These are the key concepts you need to understand to accurately answer the question.

Energy Conservation
Energy conservation is a fundamental principle in physics that states energy cannot be created or destroyed, only transferred or converted from one form to another. In the context of our exercise, after the bullet passes through the block, the block moves upwards due to the energy transferred to it.
  • The kinetic energy of the block after the collision is crucial. It's calculated using the formula \( KE = \frac{1}{2} m v^2 \), where \( m \) is the mass and \( v \) is the velocity of the block.
  • The maximum height the block reaches relates to potential energy. At the peak, all kinetic energy converts to potential energy.
  • We equate the initial kinetic energy to the potential energy at the highest point to find the maximum height.
Energy conservation allows us to solve for unknown variables, like maximum height, by equating energy forms. This ensures no energy is lost to the universe, adhering to this vital conservation law.
Collision Dynamics
Collision dynamics help us understand how bodies interact during collisions. Each type of collision, elastic or inelastic, affects speed and energy differently.
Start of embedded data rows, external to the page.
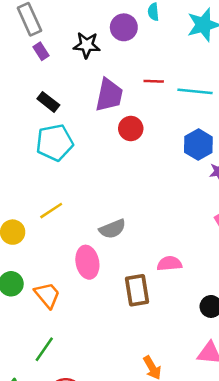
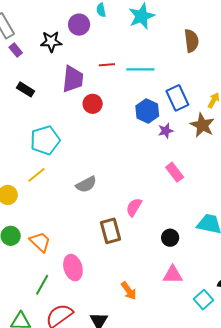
cyan pentagon: (55, 143) -> (45, 140), moved
pink ellipse: (87, 262) -> (73, 268), moved
pink semicircle: (169, 264) -> (134, 207), turned -48

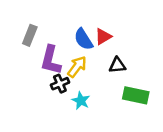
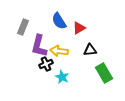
blue semicircle: (83, 39) -> (59, 21), moved
yellow arrow: (77, 67) -> (59, 51), turned -120
green rectangle: (136, 95) -> (104, 73), turned 48

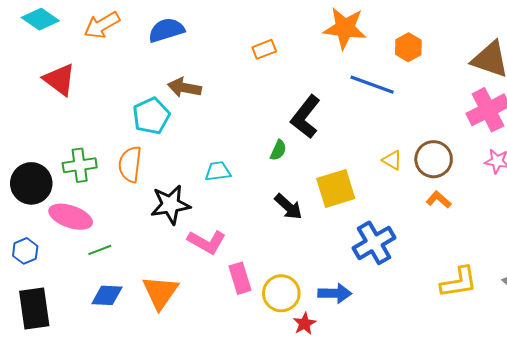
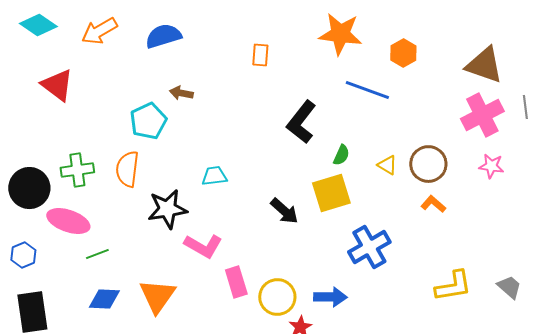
orange rectangle: (264, 49) -> (260, 55), turned -65
brown arrow: (185, 88) -> (181, 93), size x0.7
green semicircle: (278, 150) -> (341, 155), moved

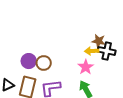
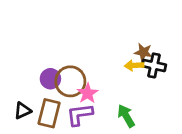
brown circle: (44, 63) -> (70, 81), size x1.5
pink star: (86, 67) -> (88, 93), moved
In our scenario, the bullet and block experience a type of collision.
  • Initially, the bullet moves upward and impacts the stationary block.
  • The bullet loses some of its velocity to the block, imparting energy to the block.
The outcome reveals a momentum transfer since it is neither a purely elastic nor fully inelastic collision. Both objects still retain some motion afterward. The dynamics showcase the conservation of momentum principle, crucial in determining post-collision behavior.
Kinematics
Kinematics focuses on describing motion without regard to the forces that cause it. In this exercise, once the block gains motion from the bullet, kinematic equations help predict its path.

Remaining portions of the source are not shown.